Image Stitching to create a Panorama

Isn’t it interesting how various apps such as Google photos, Autostitch, Hugin, can stitch and align various shots together to create stunning panoramas? Today let’s make our very own panorama stitcher using OpenCV.

5 min readJul 31, 2019

Introduction

In this tutorial, you will learn how to stitch two or more images together to make a panorama using OpenCV. We will start by reading the 2 images to be stitched together. Second, we will compute the SIFT-keypoints and descriptors of the two images; and distances between every 2 descriptors of the two images. Third, we will select the top M matches for each descriptor of both images. Next, we estimate the homography matrix and align the 2 pictures for stitching. Finally, we stitch the two images to create a beautiful panorama.

Import the libraries

Python provides a variety of libraries to ease out the computational challenges of coding and handle relatively complex problems rather easily. Here we import the essential libraries for image stitching task.

Cv2 : It is an open source computer vision (OpenCV) library which provides programming functionality for real-time computer vision.
Matplotlib : It provides data visualization functionality.
Numpy : Numerical Python works on an N-dimensional array object and provides basic and complex mathematical functionality for it.

Note: SIFT function, that we will be using in this tutorial, is patented. Hence, you need to install 'opencv-contrib-python==3.4.2.16'.

import cv2
import matplotlib.pyplot as plt
import numpy as np

Now that the libraries have been imported successfully, let’s move on to loading the images.

Load the images

You can choose any two images you clicked yourself, or you can download any of the 3 datasets from here. So let’s quickly read the images from it. We shall be working on first two images from Case 17 of Dataset 2.

img_1 = cv2.imread('STB_0032.JPG')
plt.imshow(img_1)
plt.show()
img_2 = cv2.imread('STA_0031.JPG')
plt.imshow(img_2)
plt.show()

Convert the images to grayscale

After reading the two images, let’s convert the RBG image to grayscale.

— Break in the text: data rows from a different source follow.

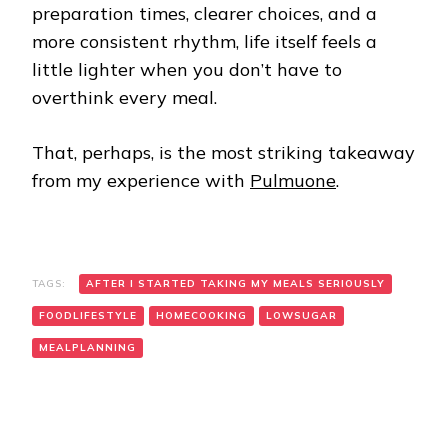
preparation times, clearer choices, and a
more consistent rhythm, life itself feels a
little lighter when you don’t have to
overthink every meal.
That, perhaps, is the most striking takeaway
from my experience with
Pulmuone
.
TAGS:
AFTER I STARTED TAKING MY MEALS SERIOUSLY
FOODLIFESTYLE
HOMECOOKING
LOWSUGAR
MEALPLANNING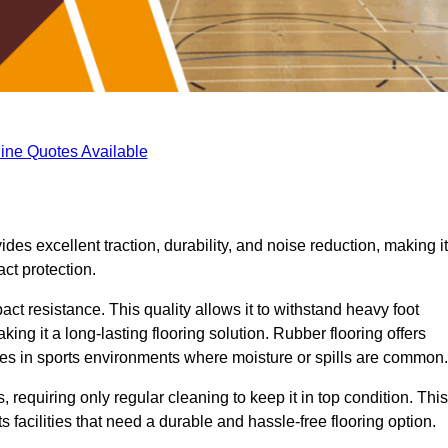
ine Quotes Available
ides excellent traction, durability, and noise reduction, making it
act protection.
pact resistance. This quality allows it to withstand heavy foot
ng it a long-lasting flooring solution. Rubber flooring offers
uries in sports environments where moisture or spills are common.
requiring only regular cleaning to keep it in top condition. This
 facilities that need a durable and hassle-free flooring option.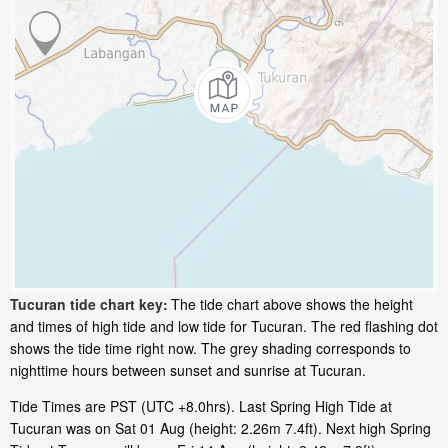
Tucuran tide chart key:
The tide chart above shows the height
and times of high tide and low tide for Tucuran. The red flashing dot
shows the tide time right now. The grey shading corresponds to
nighttime hours between sunset and sunrise at Tucuran.
Tide Times are PST (UTC +8.0hrs). Last Spring High Tide at
Tucuran was on Sat 01 Aug (height: 2.26m 7.4ft). Next high Spring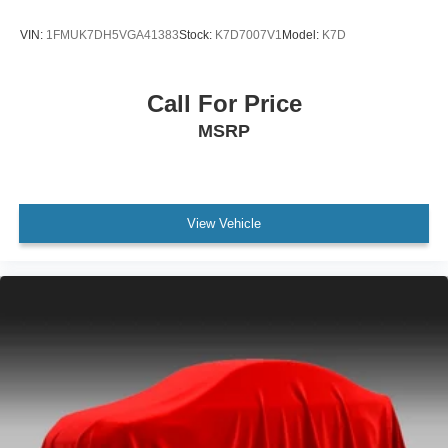
VIN:
1FMUK7DH5VGA41383
Stock:
K7D7007V1
Model:
K7D
Call For Price
MSRP
View Vehicle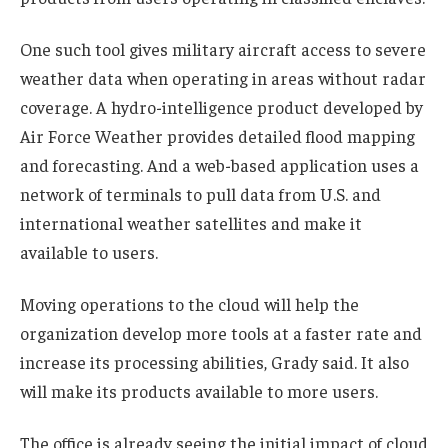
One such tool gives military aircraft access to severe
weather data when operating in areas without radar
coverage. A hydro-intelligence product developed by
Air Force Weather provides detailed flood mapping
and forecasting. And a web-based application uses a
network of terminals to pull data from U.S. and
international weather satellites and make it
available to users.
Moving operations to the cloud will help the
organization develop more tools at a faster rate and
increase its processing abilities, Grady said. It also
will make its products available to more users.
The office is already seeing the initial impact of cloud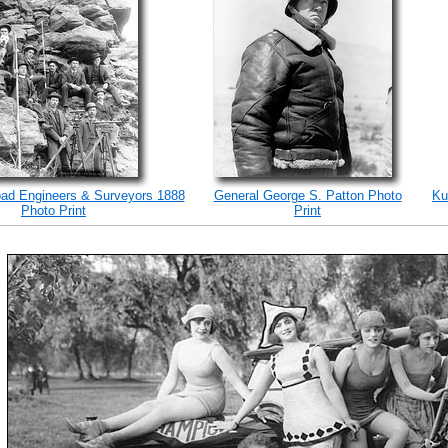
road Engineers & Surveyors 1888
General George S. Patton Photo
Ku
Photo Print
Print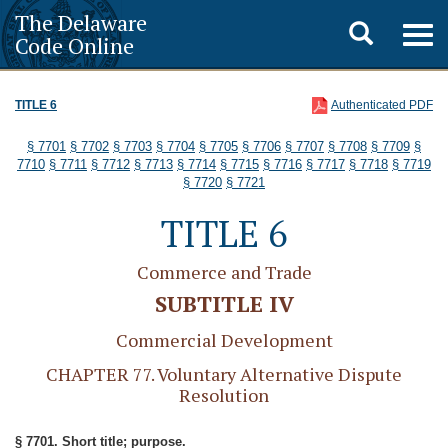
The Delaware
Toggle
Togg
Code Online
navig
search
TITLE 6
Authenticated PDF
§ 7701
§ 7702
§ 7703
§ 7704
§ 7705
§ 7706
§ 7707
§ 7708
§ 7709
§
7710
§ 7711
§ 7712
§ 7713
§ 7714
§ 7715
§ 7716
§ 7717
§ 7718
§ 7719
§ 7720
§ 7721
TITLE 6
Commerce and Trade
SUBTITLE IV
Commercial Development
CHAPTER 77. Voluntary Alternative Dispute
Resolution
§ 7701. Short title; purpose.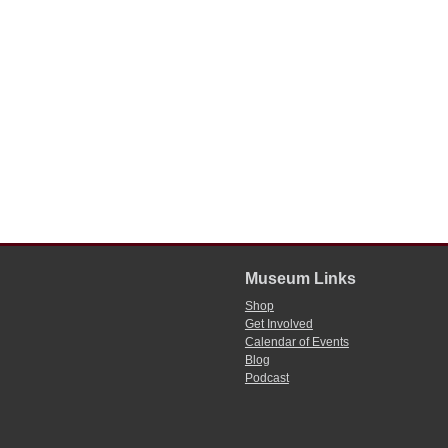
Museum Links
Shop
Get Involved
Calendar of Events
Blog
Podcast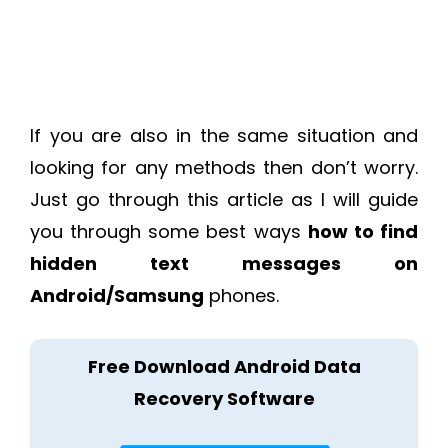
If you are also in the same situation and
looking for any methods then don’t worry.
Just go through this article as I will guide
you through some best ways
how to find
hidden text messages on
Android/Samsung
phones.
Free Download Android Data
Recovery Software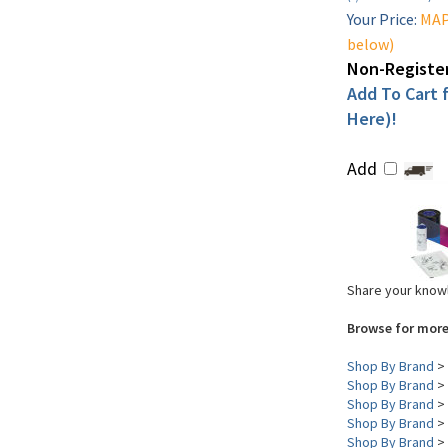
Your Price:
MAP 
below)
Non-Register
Add To Cart f
Here)!
Add
Share your knowl
Browse for more
Shop By Brand
>
Shop By Brand
>
Shop By Brand
>
Shop By Brand
>
Shop By Brand
>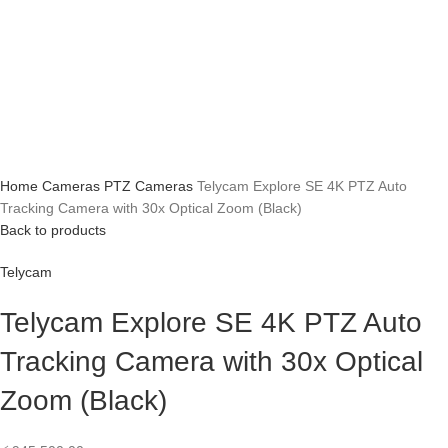
Home
Cameras
PTZ Cameras
Telycam Explore SE 4K PTZ Auto
Tracking Camera with 30x Optical Zoom (Black)
Back to products
Telycam
Telycam Explore SE 4K PTZ Auto
Tracking Camera with 30x Optical
Zoom (Black)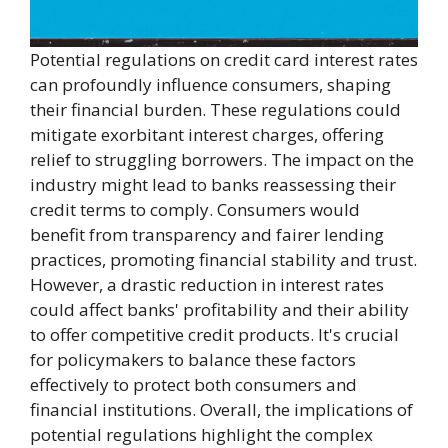
Potential regulations on credit card interest rates
can profoundly influence consumers, shaping
their financial burden. These regulations could
mitigate exorbitant interest charges, offering
relief to struggling borrowers. The impact on the
industry might lead to banks reassessing their
credit terms to comply. Consumers would
benefit from transparency and fairer lending
practices, promoting financial stability and trust.
However, a drastic reduction in interest rates
could affect banks' profitability and their ability
to offer competitive credit products. It's crucial
for policymakers to balance these factors
effectively to protect both consumers and
financial institutions. Overall, the implications of
potential regulations highlight the complex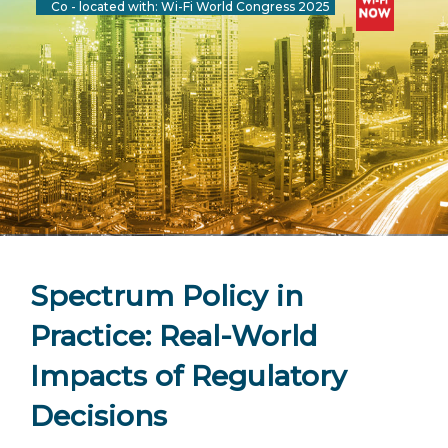
Co - located with: Wi-Fi World Congress 2025
Spectrum Policy in
Practice: Real-World
Impacts of Regulatory
Decisions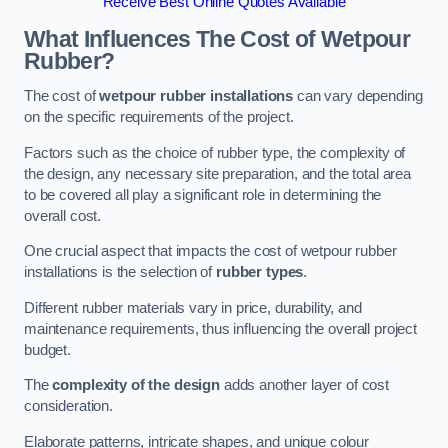
Receive Best Online Quotes Available
What Influences The Cost of Wetpour
Rubber?
The cost of
wetpour rubber installations
can vary depending
on the specific requirements of the project.
Factors such as the choice of rubber type, the complexity of
the design, any necessary site preparation, and the total area
to be covered all play a significant role in determining the
overall cost.
One crucial aspect that impacts the cost of wetpour rubber
installations is the selection of
rubber types
.
Different rubber materials vary in price, durability, and
maintenance requirements, thus influencing the overall project
budget.
The
complexity of the design
adds another layer of cost
consideration.
Elaborate patterns, intricate shapes, and unique colour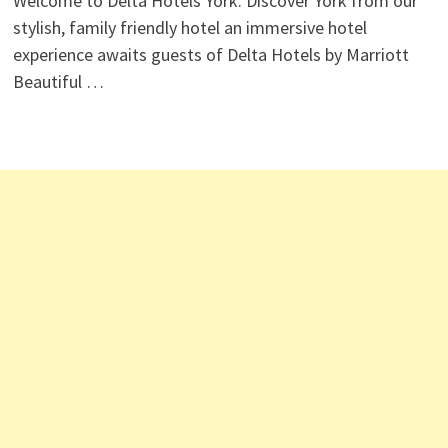
Welcome to Delta Hotels York. Discover York from our
stylish, family friendly hotel an immersive hotel
experience awaits guests of Delta Hotels by Marriott
Beautiful …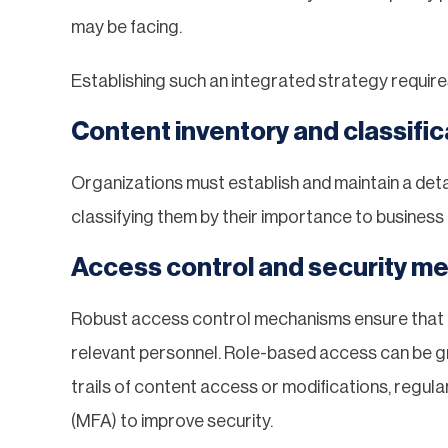
may be facing.
Establishing such an integrated strategy require
Content inventory and classific
Organizations must establish and maintain a deta
classifying them by their importance to busines
Access control and security m
Robust access control mechanisms ensure that e
relevant personnel. Role-based access can be gr
trails of content access or modifications, regul
(MFA) to improve security.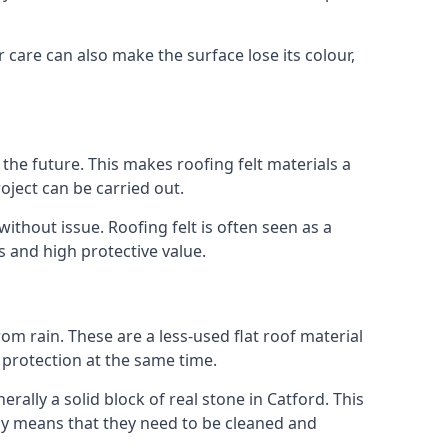
r care can also make the surface lose its colour,
n the future. This makes roofing felt materials a
oject can be carried out.
ithout issue. Roofing felt is often seen as a
s and high protective value.
om rain. These are a less-used flat roof material
d protection at the same time.
lly a solid block of real stone in Catford. This
lly means that they need to be cleaned and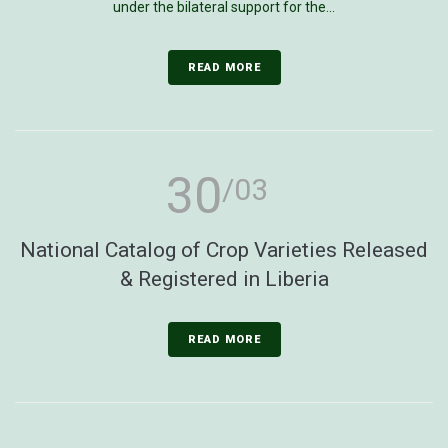
under the bilateral support for the...
READ MORE
30
/03
National Catalog of Crop Varieties Released
& Registered in Liberia
READ MORE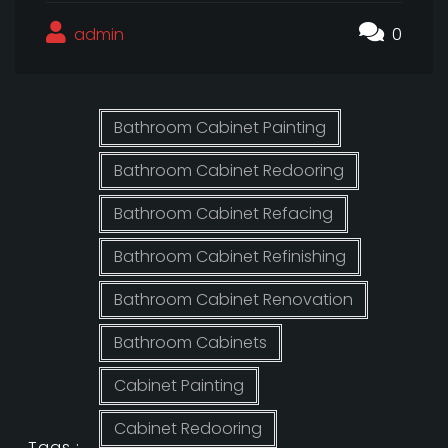
admin
0
Bathroom Cabinet Painting
Bathroom Cabinet Redooring
Bathroom Cabinet Refacing
Bathroom Cabinet Refinishing
Bathroom Cabinet Renovation
Bathroom Cabinets
Cabinet Painting
Cabinet Redooring
Tags :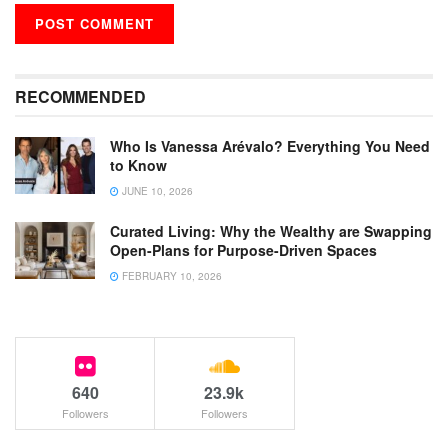
RECOMMENDED
Who Is Vanessa Arévalo? Everything You Need
to Know
JUNE 10, 2026
Curated Living: Why the Wealthy are Swapping
Open-Plans for Purpose-Driven Spaces
FEBRUARY 10, 2026
640
23.9k
Followers
Followers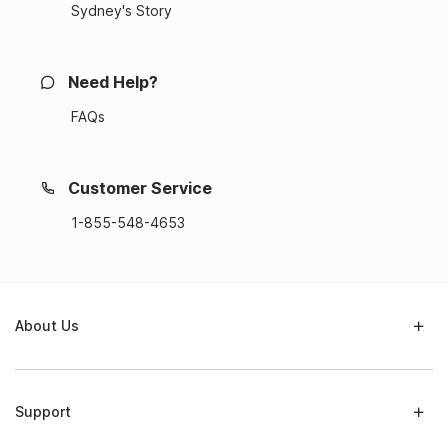
Sydney's Story
Need Help?
FAQs
Customer Service
1-855-548-4653
About Us
Support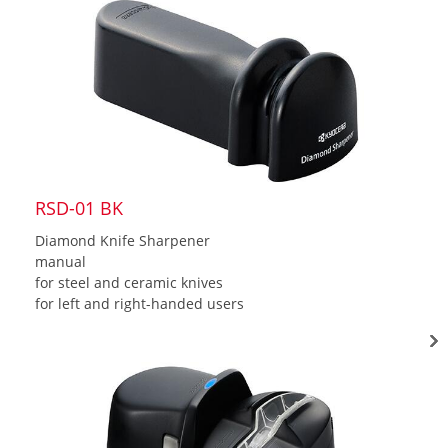
RSD-01 BK
Diamond Knife Sharpener
manual
for steel and ceramic knives
for left and right-handed users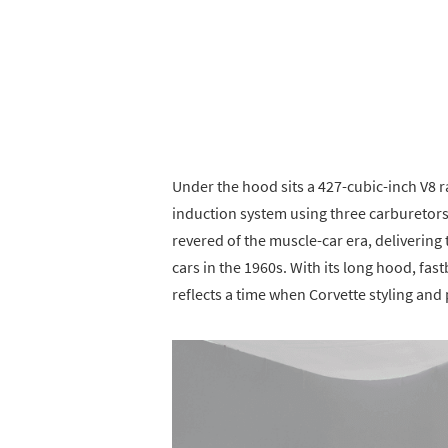
Under the hood sits a 427-cubic-inch V8 
induction system using three carburetor
revered of the muscle-car era, deliverin
cars in the 1960s. With its long hood, fa
reflects a time when Corvette styling an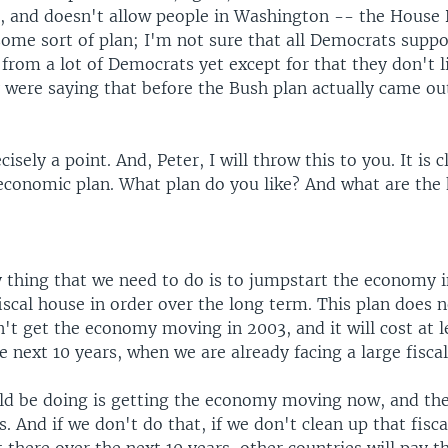
, and doesn't allow people in Washington -- the House
ome sort of plan; I'm not sure that all Democrats suppo
from a lot of Democrats yet except for that they don't l
 were saying that before the Bush plan actually came ou
cisely a point. And, Peter, I will throw this to you. It is 
 economic plan. What plan do you like? And what are the 
y thing that we need to do is to jumpstart the economy 
iscal house in order over the long term. This plan does n
n't get the economy moving in 2003, and it will cost at 
he next 10 years, when we are already facing a large fiscal
d be doing is getting the economy moving now, and the
s. And if we don't do that, if we don't clean up that fis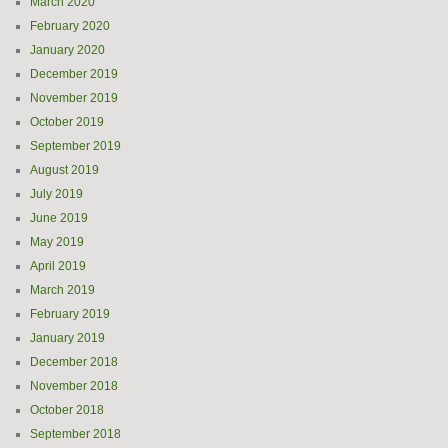
March 2020
February 2020
January 2020
December 2019
November 2019
October 2019
September 2019
August 2019
July 2019
June 2019
May 2019
April 2019
March 2019
February 2019
January 2019
December 2018
November 2018
October 2018
September 2018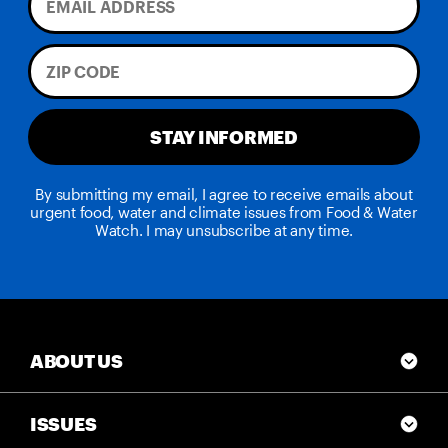
STAY INFORMED
By submitting my email, I agree to receive emails about
urgent food, water and climate issues from Food & Water
Watch. I may unsubscribe at any time.
ABOUT US
ISSUES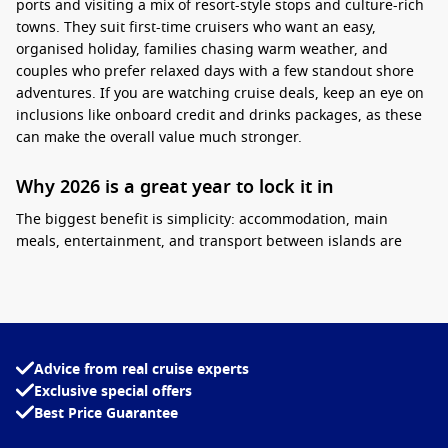
ports and visiting a mix of resort-style stops and culture-rich
towns. They suit first-time cruisers who want an easy,
organised holiday, families chasing warm weather, and
couples who prefer relaxed days with a few standout shore
adventures. If you are watching cruise deals, keep an eye on
inclusions like onboard credit and drinks packages, as these
can make the overall value much stronger.
Why 2026 is a great year to lock it in
The biggest benefit is simplicity: accommodation, main
meals, entertainment, and transport between islands are
bundled.
Practical tip:
choose a cabin that matches your
routine, then plan just one “must-do” tour per port so you still
have time for the beach. If you are travelling in school
holidays, booking early usually helps with cabin choice and
pricing.
Advice from real cruise experts
Exclusive special offers
Interesting fact:
Many South Pacific island groups
Best Price Guarantee
are volcanic in origin, which is why you often see
dramatic peaks rising straight from calm lagoons.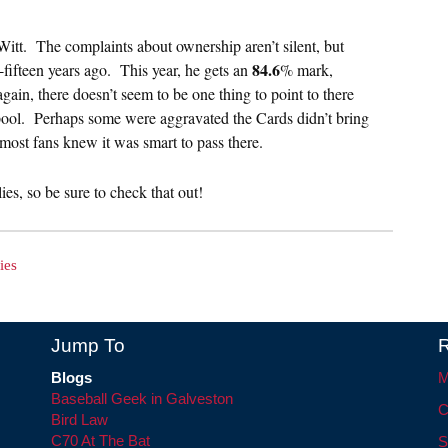
tt. The complaints about ownership aren’t silent, but
84.6
fifteen years ago. This year, he gets an
% mark,
gain, there doesn’t seem to be one thing to point to there
 pool. Perhaps some were aggravated the Cards didn’t bring
k most fans knew it was smart to pass there.
es, so be sure to check that out!
ies
Jump To
R
Blogs
M
Baseball Geek in Galveston
C
Bird Law
C70 At The Bat
S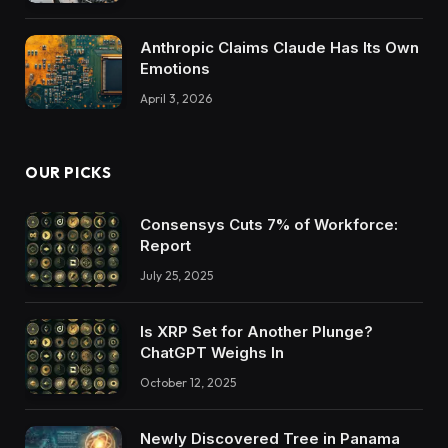
Anthropic Claims Claude Has Its Own
Emotions
April 3, 2026
OUR PICKS
Consensys Cuts 7% of Workforce:
Report
July 25, 2025
Is XRP Set for Another Plunge?
ChatGPT Weighs In
October 12, 2025
Newly Discovered Tree in Panama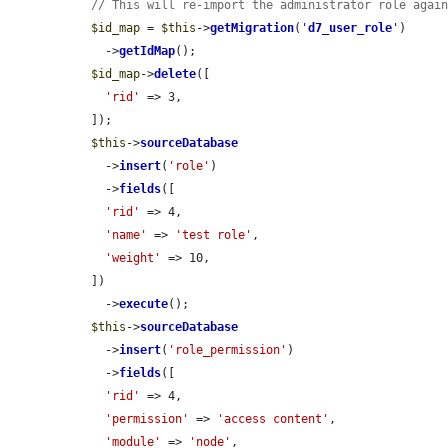
// This will re-import the administrator role agai
$id_map
 = 
$this
->
getMigration
(
'
d7_user_role
'
)

    ->
getIdMap
();

$id_map
->
delete
([

'rid'
 => 3,

  ]);

$this
->
sourceDatabase
    ->
insert
(
'role'
)

    ->
fields
([

'rid'
 => 4,

'name'
 => 
'test role'
,

'weight'
 => 10,

  ])

    ->
execute
();

$this
->
sourceDatabase
    ->
insert
(
'role_permission'
)

    ->
fields
([

'rid'
 => 4,

'permission'
 => 
'access content'
,

'module'
 => 
'node'
,
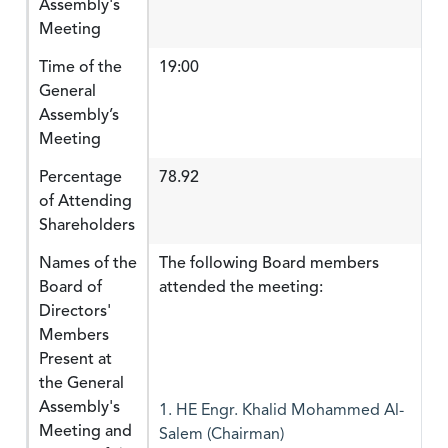
Assembly's
Meeting
Time of the
19:00
General
Assembly’s
Meeting
Percentage
78.92
of Attending
Shareholders
Names of the
The following Board members
Board of
attended the meeting:
Directors'
Members
Present at
the General
Assembly's
1. HE Engr. Khalid Mohammed Al-
Meeting and
Salem (Chairman)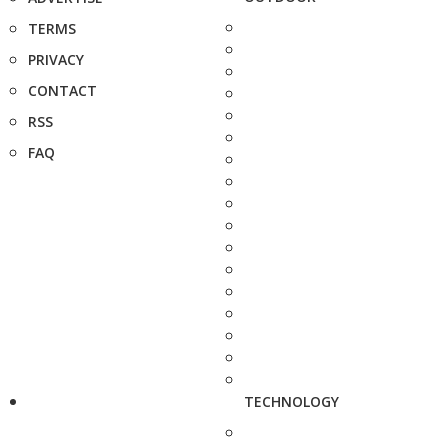
TERMS
PRIVACY
CONTACT
RSS
FAQ
TECHNOLOGY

img1 = cv2.cvtColor(img_1,cv2.COLOR_BGR2GRAY)
plt.imshow(img1)
plt.show()
img2 = cv2.cvtColor(img_2,cv2.COLOR_BGR2GRAY)
plt.imshow(img2)
plt.show()

Compute the SIFT keypoints and descriptors

A Scale Invariant Feature Transform (SIFT) feature or keypoint, is a selected circular region of an image with an orientation. It is described by 4 parameters :

The keypoint center coordinates x and y
Its scale : the radius of the region
Its orientation (an angle expressed in radians)

A SIFT detector searches for keypoints of different sizes at different positions in the image.

Each SIFT keypoint has a descriptor associated with it. A SIFT descriptor is a 3-D spatial histogram of the image gradients, characterizing the appearance of a keypoint. The gradient at each pixel is regarded as a sample of a 3-D elementary feature vector, formed by the pixel location and the gradient orientation.

You can study the SIFT keypoints and descriptors in further detail here.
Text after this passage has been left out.